In sum, our results confirms previous finding of Malmendier and Tate (2005a) concerning the effect of the effect of CEOs’ financial education. However, they contradict their results concerning the impact of CEOs tenures and technical education. The restraint number of empirical studies in this area of research makes it difficult to compare between empirical findings and so it is impossible to generalize.
6DiscussionsHow managers’ psychological biases and CEOs’ personal characteristics affect their corporate investment policy? This is the main question of this study. We adopt a modified Q-investment model which includes a proxy for managerial optimism constructed in the basis of Malmendier and Tate (2005a) work. Our optimism measure is well documented in the majority of papers in this area of finance.
Running our model for the full sample, we support previous results by Malmendier and Tate (2005a), Malmendier and Tate (2005b), Lin et al. (2005), Huang et al. (2011) and Campbell et al. (2011). The optimism bias has a significant influence on firms’ investment policy. We demonstrate that optimistic managers, who are assumed to perceive always that market under-valuate their firms’ value, apply an investment cash flow sensitivity phenomenon. Such result can be exploited to advance an original explanation for the corporate investment distortions. Our results show also that CEOs financial education and his/her ownership are for interest to reduce investment cash flow sensitivity.
7Managerial implicationsOur study belongs to the wave of research papers that aims to explain the effect of CEOs personal characteristics on orienting firm policies. We empirically demonstrate that managerial optimism can increase investment cash flow sensitivity and it can explain observed distortions in corporate investment policy.

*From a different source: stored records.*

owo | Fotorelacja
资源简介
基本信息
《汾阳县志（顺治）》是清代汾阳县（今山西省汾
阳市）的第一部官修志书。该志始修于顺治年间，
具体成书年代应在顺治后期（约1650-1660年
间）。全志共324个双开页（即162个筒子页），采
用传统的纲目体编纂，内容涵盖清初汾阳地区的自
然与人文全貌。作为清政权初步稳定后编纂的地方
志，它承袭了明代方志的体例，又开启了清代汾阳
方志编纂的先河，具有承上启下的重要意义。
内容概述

Our results also show that some other CEOs personal characteristics can have great impact on firm investment decision since they influence on investment cash-flow relationship.
Firms should take care about their corporate governance structure which can influence managerial psychological biases as it theoretically predicted by Paredes (2005) and empirically validated by Ben Mohamed, Baccar, Fairchild and Bouri (2012) and Baccar, Ben Mohamed and Bouri (2013). Firms are invited also to advance managerial participation on their ownership structure, a thing that reduces corporate investment irrationalities. In sum, firms should take care about CEO personal characteristics that can also affect firms’ value and corporate policies since they can reduce the investment cash flow sensitivity and managers will invest in an optimal manner away from their financial constraint and the existence and level of internal liquidity.
8ConclusionThis paper is an essay to investigate the effect of managerial optimism and some other CEOs personal characteristics on orienting firm's investment policy. Departing from a sample of 475 large manufacturers American firms traded at the NYSE stock market and using an adjusted Q-investment model, we empirically demonstrate that the managerial optimism has a great impact on explaining why a firm may run investment cash flow sensitivity and then make its investment policy depending to its financing strategy. Our results also conclude that some other CEOs personal characteristics’ such as financial education and their ownership participation in their own firms can explain distortions in corporate investment decisions since they reduce investment cash flow sensitivity.